OSCE involvement in energy security is based on the 2003 Maastricht Strategy Document agreed in December 2003 at the Maastricht Ministerial Council. This document states that a high level of energy security requires a predictable, reliable, economically acceptable, commercially sound and environmentally friendly energy supply. It also underlines the need to ensure the safety of energy routes.
Under the 2006 Belgian Chairmanship, the Chairman-in-Office (CiO) requested the OSCE Secretariat to conduct a technical fact-finding mission to gather and analyze information on energy security within the OSCE area, and to make suggestions on renewed international dialogue. The report on that mission was completed by the Co-ordinator of OSCE Economic and Environmental Activities and submitted to the CiO in July 2006.
The 2006 G8 meeting, under the Russian Chairmanship, placed energy security at the top of its political agenda, which led to the St Petersburg Action Plan on Global Energy Security adopted by the G8 on 16 July 2006.
That same year, the European Commission launched its Green Paper A European Strategy for Sustainable, Competitive and Secure Energy to stimulate consultations on this subject. Together with the EU High Representative for the Common Foreign and Security Policy, the Commission issued a paper on An external policy to serve Europe's energy interests and organized a conference on this topic in Brussels, 20 and 21 November 2006.
Together with the Secretariat of the Energy Charter and the International Energy Agency, the OSCE organized in Brussels on 25 October 2006 an international conference on The role of governments and international organisations in promoting energy security.
The 2006 OSCE Ministerial Council adopted in Brussels a Decision on Energy Security Dialogue.

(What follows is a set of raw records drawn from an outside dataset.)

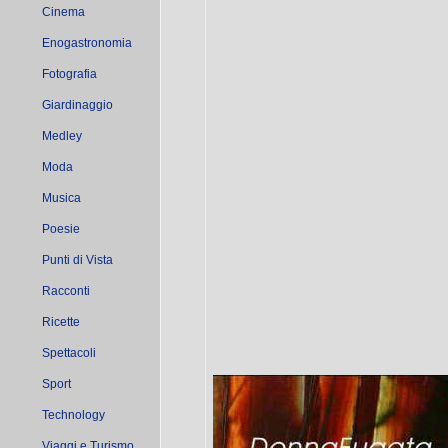
Cinema
Enogastronomia
Fotografia
Giardinaggio
Medley
Moda
Musica
Poesie
Punti di Vista
Racconti
Ricette
Spettacoli
Sport
Technology
Viaggi e Turismo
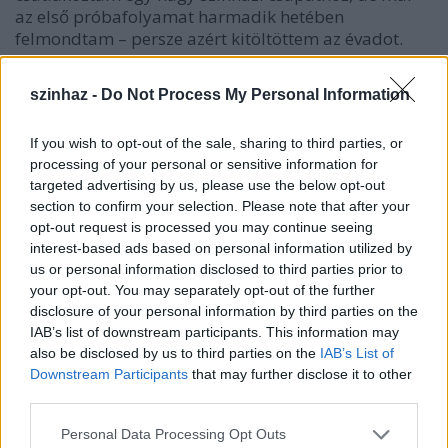
az első próbafolyamat harmadik hetében
felmondtam – persze azért kitöltöttem az évadot.
Sehol – sem a családban, sem a barátságban, sem
az iskolában, a színházban, vagy más munkahelyen
szinhaz -
Do Not Process My Personal Information
– nem voltam hajlandó elfogadni azt, ha valaki a
másikkal úgy viselkedik, mintha a tulajdona volna.
If you wish to opt-out of the sale, sharing to third parties, or
Elfogadom, hogy vannak felelősök, igazgatók,
processing of your personal or sensitive information for
rendezők, tanárok, apák, anyák, akiknek bizonyos
targeted advertising by us, please use the below opt-out
döntéseket meg kell hozniuk, de nem fogadom el, ha
section to confirm your selection. Please note that after your
emberi mivoltukban a másiknál magasabb polcra
opt-out request is processed you may continue seeing
helyezik magukat, ha nem tekintenek partnernek, ha
interest-based ads based on personal information utilized by
mindig, minden kapcsolatban megpróbálják
us or personal information disclosed to third parties prior to
bemérni, melyikünk a „főnök”.
your opt-out. You may separately opt-out of the further
disclosure of your personal information by third parties on the
Mikor találkoztál ilyesmivel?
IAB’s list of downstream participants. This information may
also be disclosed by us to third parties on the
IAB’s List of
Utána lehet nézni, hol-merre fordultam meg, és
U. L.:
Downstream Participants
that may further disclose it to other
hol nem járok már. Minden esetben a saját
third parties.
döntésem volt, hogy eljöttem, és mindenhonnan
valamivel később jöttem el, mint hogy erről
Please note that this website/app uses one or more Google
Personal Data Processing Opt Outs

Reaffirms the earlier OSCE commitments on energy security set out in the Maastricht Document;
Expresses support for the principles and objectives aimed at strengthening energy security agreed at the G8 Summit in St Petersburg;
Assigns the OSCE Permanent Council (PC) and, in close co-operation and consultation with participating States, the OSCE Secretariat, the task of promoting dialogue on energy security, including at the expert level, involving producing, transit and consuming countries;
Assigns the PC and the OSCE Secretariat the task of raising awareness and enhancing dialogue on the G8 Plan of Action on climate change, clean energy and sustainable development (2005) and the G8 Plan of Action on global energy security (2006).
The OSCE concept of energy security goes beyond security of supply to include security of demand and security of transit, as well as energy efficiency.
The energy security dialogue: a framework for securing energy relations
Increased energy demand from emerging markets such as China and India and an overall trend to higher prices are pressing for the use of all available platforms for dialogue on energy security.
The OSCE can offer for such a dialogue its unique pan-European and trans-Atlantic platform to support existing frameworks such as the UNECE Committee on Sustainable Energy, the Energy Charter Secretariat, the International Energy Agency, the International Energy Forum and the structured dialogues of the EU with Russia, with the South-Eastern European countries and with the Black Sea and Central Asia countries.
Dialogue on energy security should promote use and implementation of existing international instruments. It should stress the importance of fair and balanced handling of energy issues for the participating States, with special attention being given to the transit countries as well as to the countries that are most vulnerable to disruptions in their access to energy.
The energy security dialogue includes the need for better energy efficiency which is made even more pressing in the light of climate change.